→ Work order
Your task is to print all of the entries exactly, though the pictures should not be included.

→ Data excerpts
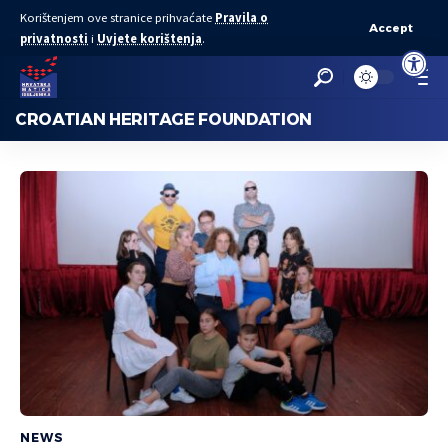
Korištenjem ove stranice prihvaćate
Pravila o
Accept
privatnosti
i
Uvjete korištenja
.
Open to
CROATIAN HERITAGE FOUNDATION
NEWS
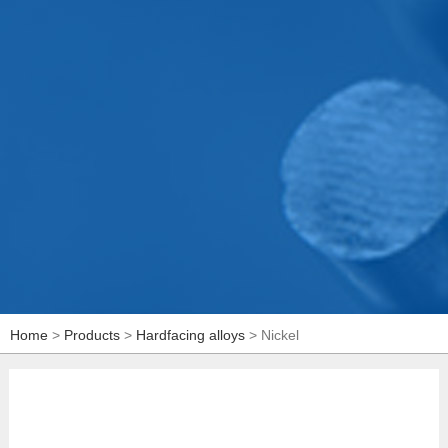
Home
>
Products
>
Hardfacing alloys
> Nickel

→ Your response
Korištenjem ove stranice prihvaćate
Pravila o
Accept
privatnosti
i
Uvjete korištenja
.
Open to
CROATIAN HERITAGE FOUNDATION
NEWS
Home
>
Products
>
Hardfacing alloys
> Nickel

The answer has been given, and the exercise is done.